Simmermeyer worked at the site with his father, his co-workers said.
"Both great guys to work with and hang out with. It's just horrible," said Joe Travers, an ironworker from the Rockaways. Simmermeyer was "one of the nicest guys I've ever worked with," he said.
Mayor Michael Bloomberg said the city has made crane safety and construction reforms in the wake of the May 2008 East Side crane collapse that killed a crane operator and fellow worker. The crane's owner is currently on trial for manslaughter.
"We've made aggressive reforms to construction safety and crane safety," Bloomberg said Wednesday.
Worker Chazz Brown, one of about 50 ironworkers sent home Wednesday from their day shift, said danger is part of the job.
"It's tragic," he said. "Nobody wants to lose a life on a job site. We come here, we expect to be secure. But it's always stuff flying over our head. All you got to do is just look up, and once it's passed, you just get back to work."
The crane was set up on the second of three levels on the construction site on Manhattan's West Side, city officials said. The FDNY said the boom came apart in two pieces - one 80 feet long and the other 40 feet long.

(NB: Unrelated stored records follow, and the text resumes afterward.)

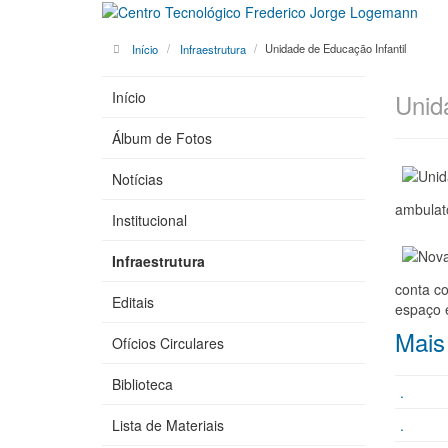
Início
Infraestrutura
Unidade de Educação Infantil
Início
Unid
Álbum de Fotos
Notícias
ambulató
Institucional
Infraestrutura
conta co
Editais
espaço 
Mais 
Ofícios Circulares
Biblioteca
.
Lista de Materiais
.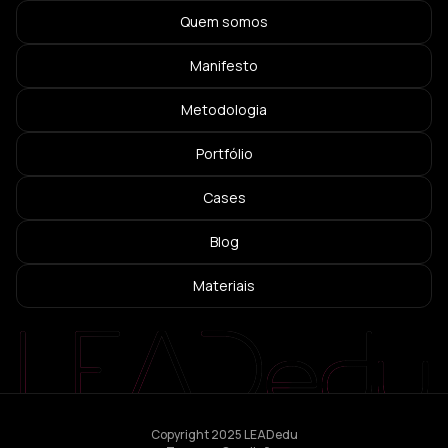
Quem somos
Manifesto
Metodologia
Portfólio
Cases
Blog
Materiais
Copyright 2025 LEADedu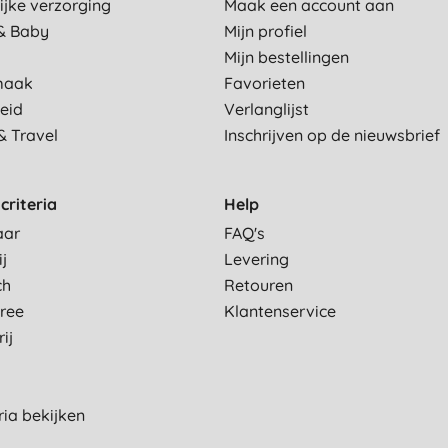
ijke verzorging
Maak een account aan
& Baby
Mijn profiel
Mijn bestellingen
maak
Favorieten
eid
Verlanglijst
& Travel
Inschrijven op de nieuwsbrief
criteria
Help
aar
FAQ's
ij
Levering
ch
Retouren
Free
Klantenservice
ij
eria bekijken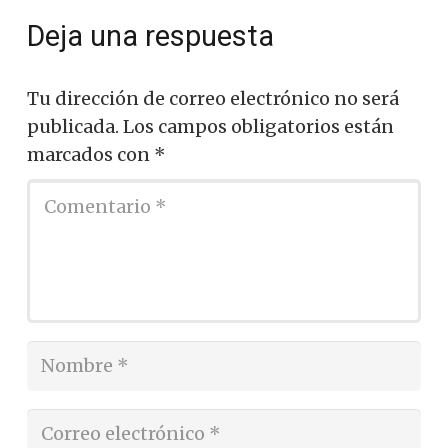
Deja una respuesta
Tu dirección de correo electrónico no será
publicada.
Los campos obligatorios están
marcados con
*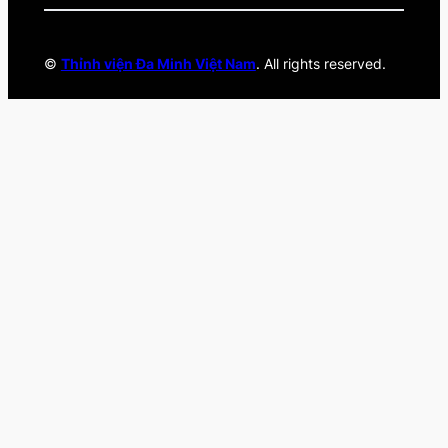
©
Thỉnh viện Đa Minh Việt Nam
. All rights reserved.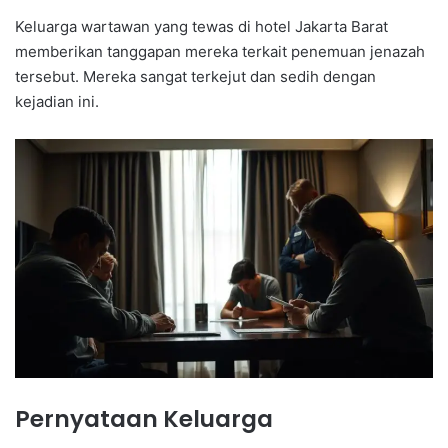
Keluarga wartawan yang tewas di hotel Jakarta Barat
memberikan tanggapan mereka terkait penemuan jenazah
tersebut. Mereka sangat terkejut dan sedih dengan
kejadian ini.
Pernyataan Keluarga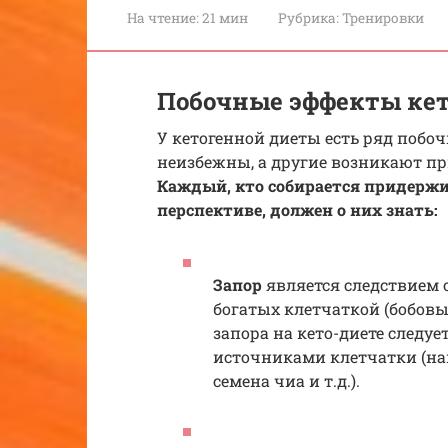
На чтение:
21 мин
Рубрика:
Тренировки
Побочные эффекты ке
У кетогенной диеты есть ряд побо
неизбежны, а другие возникают п
Каждый, кто собирается придержи
перспективе, должен о них знать:
Запор
является следствием 
богатых клетчаткой (бобовы
запора на кето-диете следу
источниками клетчатки (нап
семена чиа и т.д.).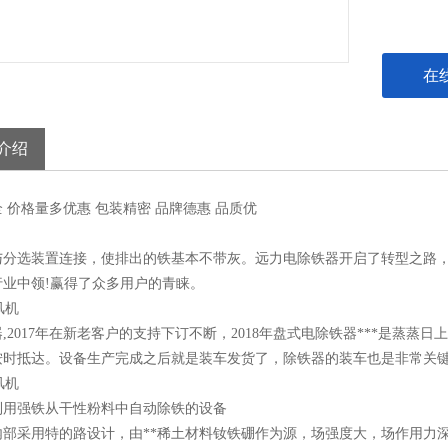
在
介绍
全
价格
量多优惠
包装
精密
品牌
德惠
品质
优
与分选装置连接，使排出的铁基本不带灰。远力电除铁器开启了转型之路，
行业中领!赢得了众多用户的青睐。
,2017年在新老客户的支持下订不断，2018年盘式电除铁器***是蒸
按时抵达。设备生产完成之后就是装车发货了，除铁器的装车也是非常关
利用强铁从干性粉料中自动除铁的设备
内部采用特的路设计，由**稀土材料钕铁硼作为源，场强度大，场作用力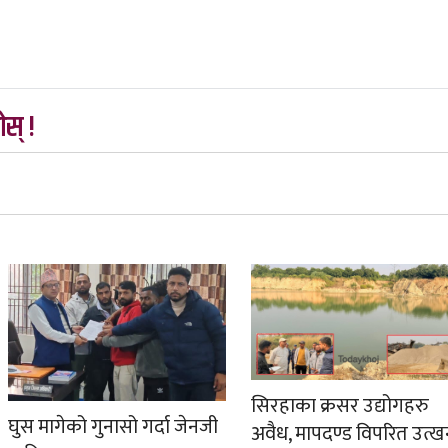
स् !
सिरहाका क्रसर उद्योगहरु
घुस मागेको गुनासो गर्दा जेनजी
अवैध, मापदण्ड विपरित उत्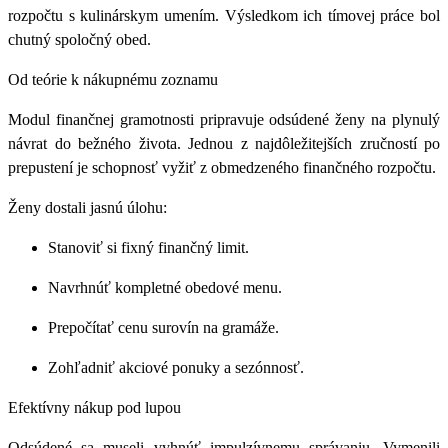
rozpočtu s kulinárskym umením. Výsledkom ich tímovej práce bol
chutný spoločný obed.
Od teórie k nákupnému zoznamu
Modul finančnej gramotnosti pripravuje odsúdené ženy na plynulý
návrat do bežného života. Jednou z najdôležitejších zručností po
prepustení je schopnosť vyžiť z obmedzeného finančného rozpočtu.
Ženy dostali jasnú úlohu:
Stanoviť si
fixný finančný limit
.
Navrhnúť
kompletné obedové menu
.
Prepočítať
cenu surovín na gramáže
.
Zohľadniť
akciové ponuky a sezónnosť
.
Efektívny nákup pod lupou
Odsúdené sa museli vyhnúť impulzívnemu správaniu. Vymenili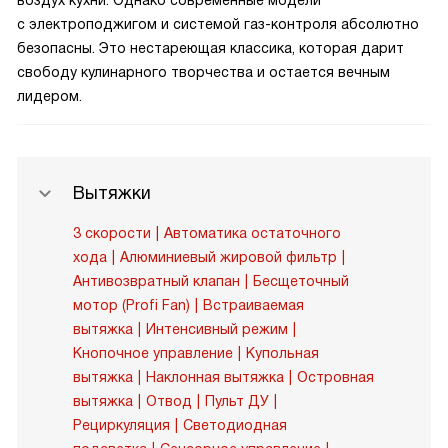
воздух кухни. Однако современные модели
с электроподжигом и системой газ-контроля абсолютно
безопасны. Это нестареющая классика, которая дарит
свободу кулинарного творчества и остается вечным
лидером.
Вытяжки
3 скорости
Автоматика остаточного
хода
Алюминиевый жировой фильтр
Антивозвратный клапан
Бесщеточный
мотор (Profi Fan)
Встраиваемая
вытяжка
Интенсивный режим
Кнопочное управление
Купольная
вытяжка
Наклонная вытяжка
Островная
вытяжка
Отвод
Пульт ДУ
Рециркуляция
Светодиодная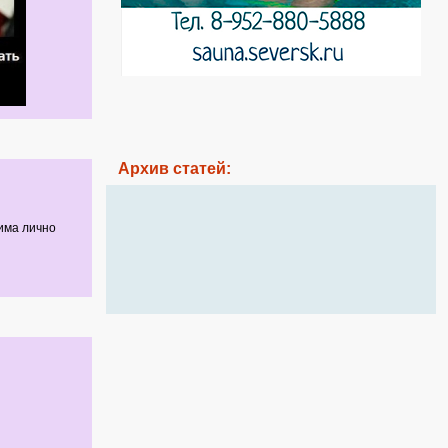
Архив статей:
има лично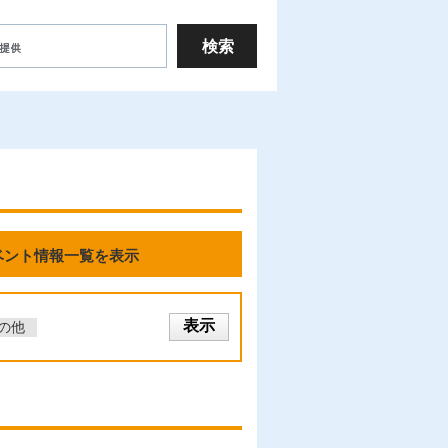
ベント情報一覧を表示
の他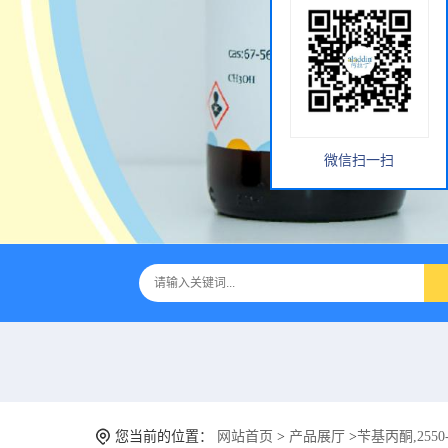
微信扫一扫
您当前的位置：
网站首页
>
产品展厅
>
苄基丙酮,2550-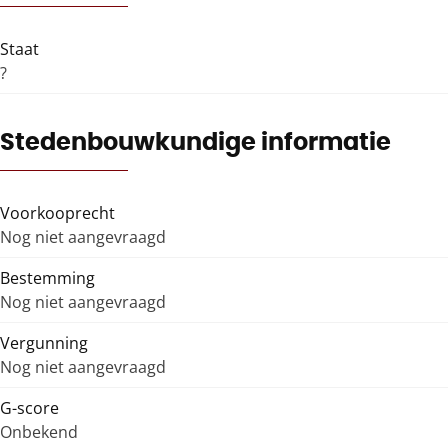
Staat
?
Stedenbouwkundige informatie
Voorkooprecht
Nog niet aangevraagd
Bestemming
Nog niet aangevraagd
Vergunning
Nog niet aangevraagd
G-score
Onbekend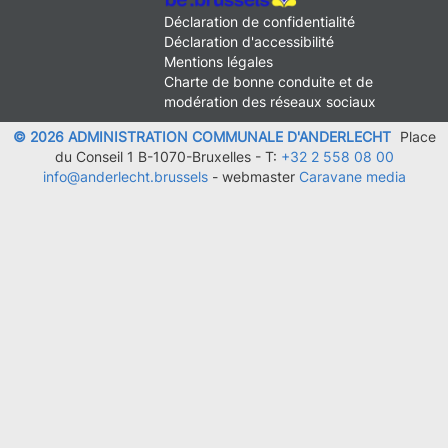
MENU
Déclaration de confidentialité
FOOTER
Déclaration d'accessibilité
LEGAL
Mentions légales
Charte de bonne conduite et de
modération des réseaux sociaux
© 2026 ADMINISTRATION COMMUNALE D'ANDERLECHT
Place
du Conseil 1 B-1070-Bruxelles -
T:
+32 2 558 08 00
info@anderlecht.brussels
- webmaster
Caravane media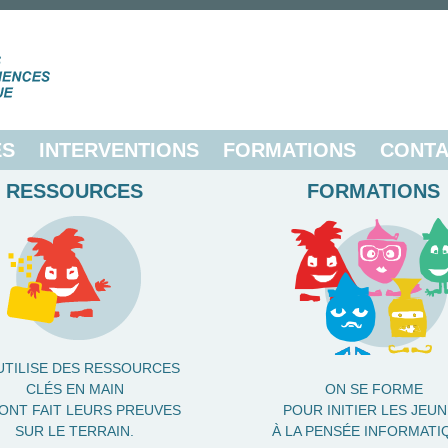
ES
INTERVENTIONS
FORMATIONS
CONTA
RESSOURCES
FORMATIONS
UTILISE DES RESSOURCES
CLÉS EN MAIN
ON SE FORME
 ONT FAIT LEURS PREUVES
POUR INITIER LES JEU
SUR LE TERRAIN.
À LA PENSÉE INFORMATI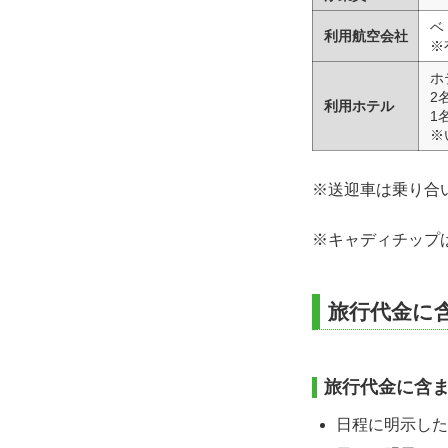
ベ
利用航空会社
※
ホ
2
利用ホテル
1
※
※送迎車は乗り合
※キャディチップはプ
旅行代金に
旅行代金に含
日程に明示した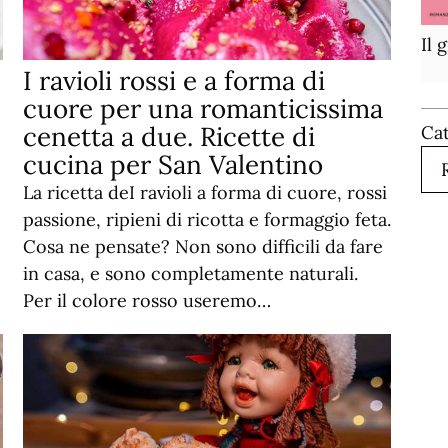
Il 
I ravioli rossi e a forma di
cuore per una romanticissima
cenetta a due. Ricette di
Ca
cucina per San Valentino
La ricetta deI ravioli a forma di cuore, rossi
passione, ripieni di ricotta e formaggio feta.
Cosa ne pensate? Non sono difficili da fare
in casa, e sono completamente naturali.
Per il colore rosso useremo…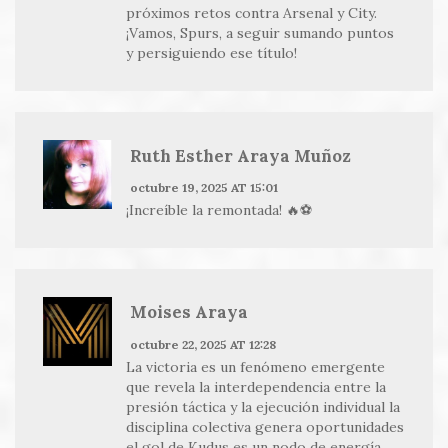
próximos retos contra Arsenal y City.
¡Vamos, Spurs, a seguir sumando puntos
y persiguiendo ese título!
Ruth Esther Araya Muñoz
octubre 19, 2025 AT 15:01
¡Increíble la remontada! 🔥⚽️
Moises Araya
octubre 22, 2025 AT 12:28
La victoria es un fenómeno emergente
que revela la interdependencia entre la
presión táctica y la ejecución individual la
disciplina colectiva genera oportunidades
el gol de Kudus es un nodo de energía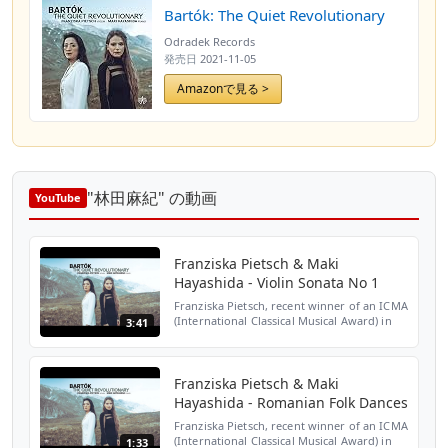
Bartók: The Quiet Revolutionary
Odradek Records
発売日
2021-11-05
Amazonで見る >
"林田麻紀" の動画
YouTube
Franziska Pietsch & Maki
Hayashida - Violin Sonata No 1
Franziska Pietsch, recent winner of an ICMA
(International Classical Musical Award) in
3:41
the Chamber Music category, has long
been drawn to Bartók’s music, fascinated
by its elusi...
Franziska Pietsch & Maki
Hayashida - Romanian Folk Dances
Franziska Pietsch, recent winner of an ICMA
(International Classical Musical Award) in
1:33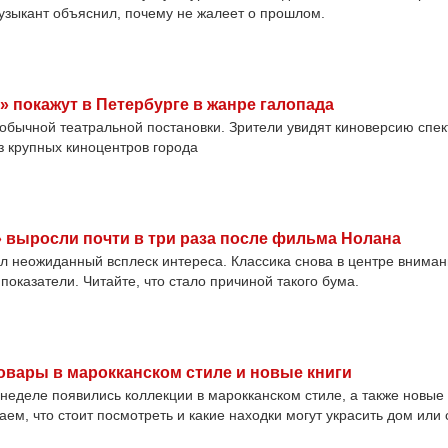
узыкант объяснил, почему не жалеет о прошлом.
 покажут в Петербурге в жанре галопада
еобычной театральной постановки. Зрители увидят киноверсию спек
з крупных киноцентров города
выросли почти в три раза после фильма Нолана
л неожиданный всплеск интереса. Классика снова в центре внима
оказатели. Читайте, что стало причиной такого бума.
овары в марокканском стиле и новые книги
неделе появились коллекции в марокканском стиле, а также новые 
ем, что стоит посмотреть и какие находки могут украсить дом или 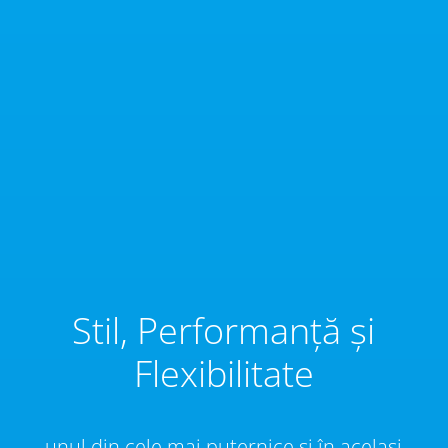
Stil, Performanță și
Flexibilitate
unul din cele mai puternice și în același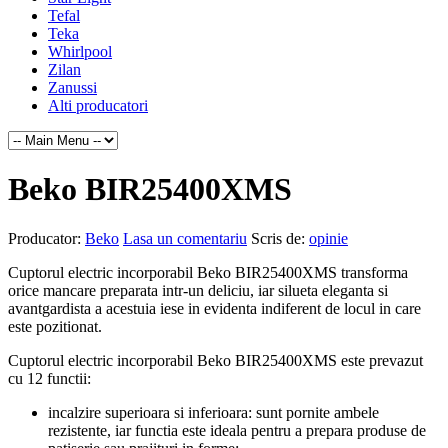
Tefal
Teka
Whirlpool
Zilan
Zanussi
Alti producatori
Beko BIR25400XMS
Producator:
Beko
Lasa un comentariu
Scris de:
opinie
Cuptorul electric incorporabil Beko BIR25400XMS transforma
orice mancare preparata intr-un deliciu, iar silueta eleganta si
avantgardista a acestuia iese in evidenta indiferent de locul in care
este pozitionat.
Cuptorul electric incorporabil Beko BIR25400XMS este prevazut
cu 12 functii:
incalzire superioara si inferioara: sunt pornite ambele
rezistente, iar functia este ideala pentru a prepara produse de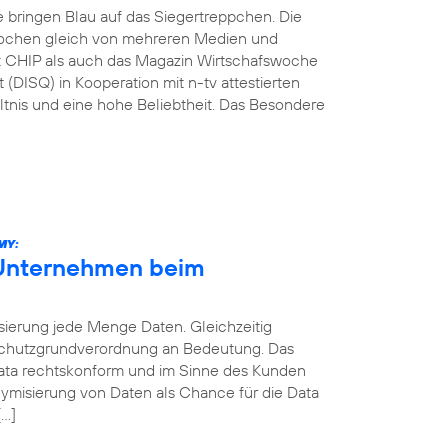
e bringen Blau auf das Siegertreppchen. Die
ochen gleich von mehreren Medien und
ift CHIP als auch das Magazin Wirtschafswoche
 (DISQ) in Kooperation mit n-tv attestierten
ltnis und eine hohe Beliebtheit. Das Besondere
MY:
 Unternehmen beim
sierung jede Menge Daten. Gleichzeitig
schutzgrundverordnung an Bedeutung. Das
 Data rechtskonform und im Sinne des Kunden
ymisierung von Daten als Chance für die Data
[…]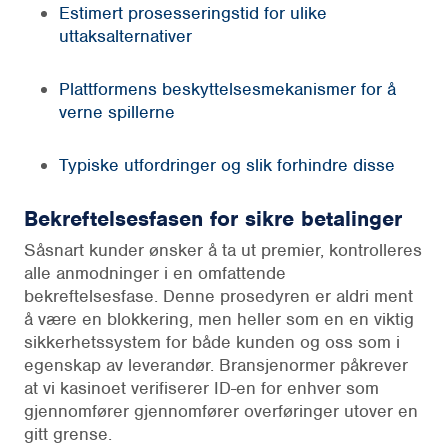
Estimert prosesseringstid for ulike
uttaksalternativer
Plattformens beskyttelsesmekanismer for å
verne spillerne
Typiske utfordringer og slik forhindre disse
Bekreftelsesfasen for sikre betalinger
Såsnart kunder ønsker å ta ut premier, kontrolleres
alle anmodninger i en omfattende
bekreftelsesfase. Denne prosedyren er aldri ment
å være en blokkering, men heller som en en viktig
sikkerhetssystem for både kunden og oss som i
egenskap av leverandør. Bransjenormer påkrever
at vi kasinoet verifiserer ID-en for enhver som
gjennomfører gjennomfører overføringer utover en
gitt grense.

The NYPD said that the investigation would be jointly conducted by the Department of Buildings and police. The crane is owned and operated by Yonkers Contracting Company.
(Photo: Site of construction crane collapse. Janet Babin/WNYC)
Jack Sullivan, deputy chief for the FDNY EMS, said it was possible one of the workers had been struck by the crane's boom. The crane operator and someone who worked with him were among those who were injured.
He described the removal of the workers from the construction site, about 60 feet below street level, as "extremely dangerous."
"We had construction material that wasn't stable," he said.
Dozens of first responders came to the accident site.
Standing on a sidewalk, one construction laborer collapsed in tears into the arms of another worker. A laborer could be heard saying: "I can't take it."
Thomas Rushkin, a retired city police officer and private investigator, said he was on his way home when he saw emergency vehicles heading over and got a glance at the pieces of the crane.
"The arm is broken in half," he said, adding that it appeared that one part of the crane was on a level below the street.
Another witness, Kennon Murphy, of Charlotte, N.C., said he was on his way to the nearby Javits Convention Center when he heard "a big boom." He said of the crane: "We noticed it was down."
The Metropolitan Transportation Authority released a statement saying they plan to work with all proper authorities to conduct a thorough investigation into the incident.
"On behalf of the entire MTA, we pray for the recovery of the workers injured as a result of this tragic accident," the statement said.
Janet Babin and Sharyn Jackson contributed reporting.